## What the task requires
Give again only the lines from the line that holds "precisam de ajuda. Veja o que você pode fazer" to the end of the data, inclusive, omitting all pictures.
======== Data extracts ========
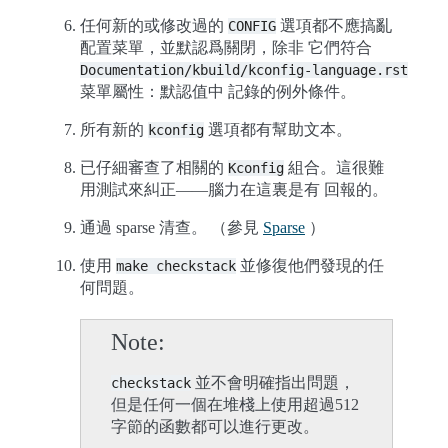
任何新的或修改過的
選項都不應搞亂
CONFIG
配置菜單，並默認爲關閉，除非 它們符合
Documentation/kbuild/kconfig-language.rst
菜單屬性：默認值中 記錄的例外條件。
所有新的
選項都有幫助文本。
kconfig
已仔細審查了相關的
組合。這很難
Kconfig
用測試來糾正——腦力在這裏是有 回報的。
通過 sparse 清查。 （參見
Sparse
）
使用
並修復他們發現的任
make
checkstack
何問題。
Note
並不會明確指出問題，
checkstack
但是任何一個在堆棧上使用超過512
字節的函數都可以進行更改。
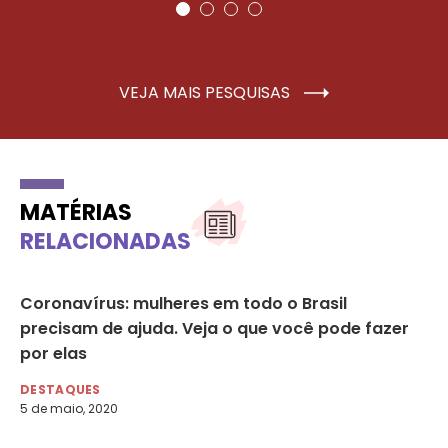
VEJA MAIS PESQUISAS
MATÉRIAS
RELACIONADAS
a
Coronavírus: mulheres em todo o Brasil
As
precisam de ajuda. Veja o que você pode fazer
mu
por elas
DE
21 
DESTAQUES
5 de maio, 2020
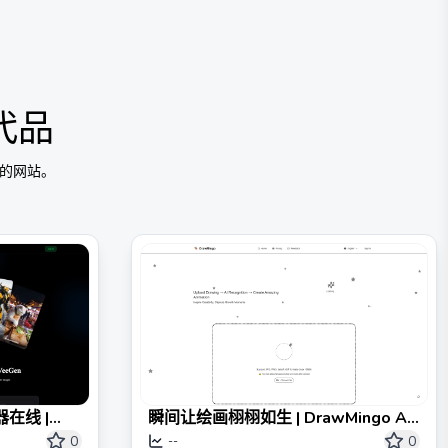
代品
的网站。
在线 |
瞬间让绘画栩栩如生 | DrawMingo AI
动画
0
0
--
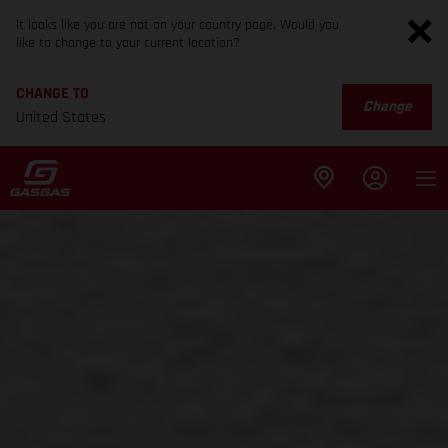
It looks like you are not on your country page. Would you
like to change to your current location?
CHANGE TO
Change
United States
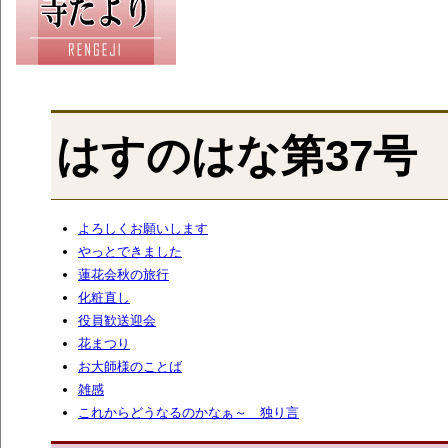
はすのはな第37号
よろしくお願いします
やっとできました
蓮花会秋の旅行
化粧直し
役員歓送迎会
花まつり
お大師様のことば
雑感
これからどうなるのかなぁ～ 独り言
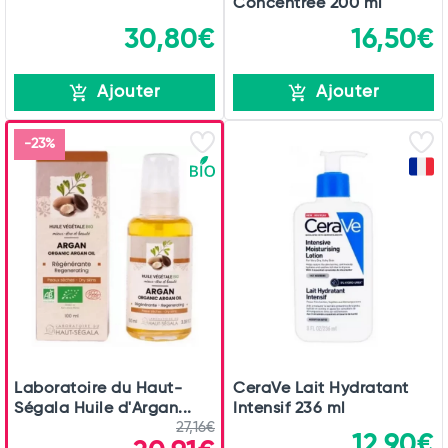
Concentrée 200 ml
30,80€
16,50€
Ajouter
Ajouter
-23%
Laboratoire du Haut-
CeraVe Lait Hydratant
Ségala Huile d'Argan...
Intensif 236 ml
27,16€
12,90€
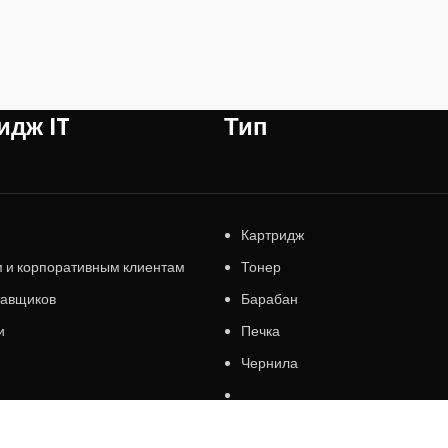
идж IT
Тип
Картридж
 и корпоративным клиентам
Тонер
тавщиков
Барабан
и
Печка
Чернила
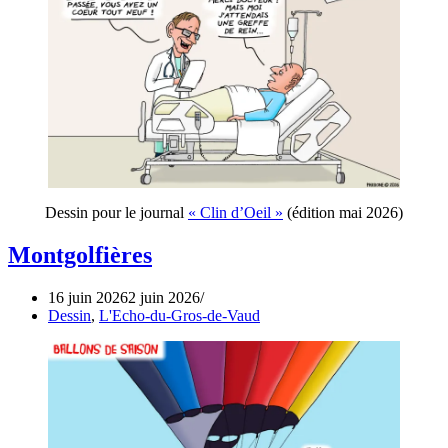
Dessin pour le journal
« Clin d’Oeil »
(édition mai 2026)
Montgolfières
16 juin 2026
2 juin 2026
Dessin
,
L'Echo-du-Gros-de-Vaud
========
## Output below
precisam de ajuda. Veja o que você pode fazer
mu
por elas
DE
21 
DESTAQUES
5 de maio, 2020
代品
的网站。
在线 |
瞬间让绘画栩栩如生 | DrawMingo AI
动画
0
0
--
It looks like you are not on your country page. Would you
like to change to your current location?
CHANGE TO
Change
United States
はすのはな第37号
よろしくお願いします
やっとできました
蓮花会秋の旅行
化粧直し
役員歓送迎会
花まつり
お大師様のことば
雑感
これからどうなるのかなぁ～ 独り言
Concentrée 200 ml
30,80€
16,50€
Ajouter
Ajouter
-23%
Laboratoire du Haut-
CeraVe Lait Hydratant
Ségala Huile d'Argan...
Intensif 236 ml
27,16€
12,90€
идж IT
Тип
Картридж
 и корпоративным клиентам
Тонер
тавщиков
Барабан
и
Печка
Чернила
Dessin pour le journal
« Clin d’Oeil »
(édition mai 2026)
Montgolfières
16 juin 2026
2 juin 2026
Dessin
,
L'Echo-du-Gros-de-Vaud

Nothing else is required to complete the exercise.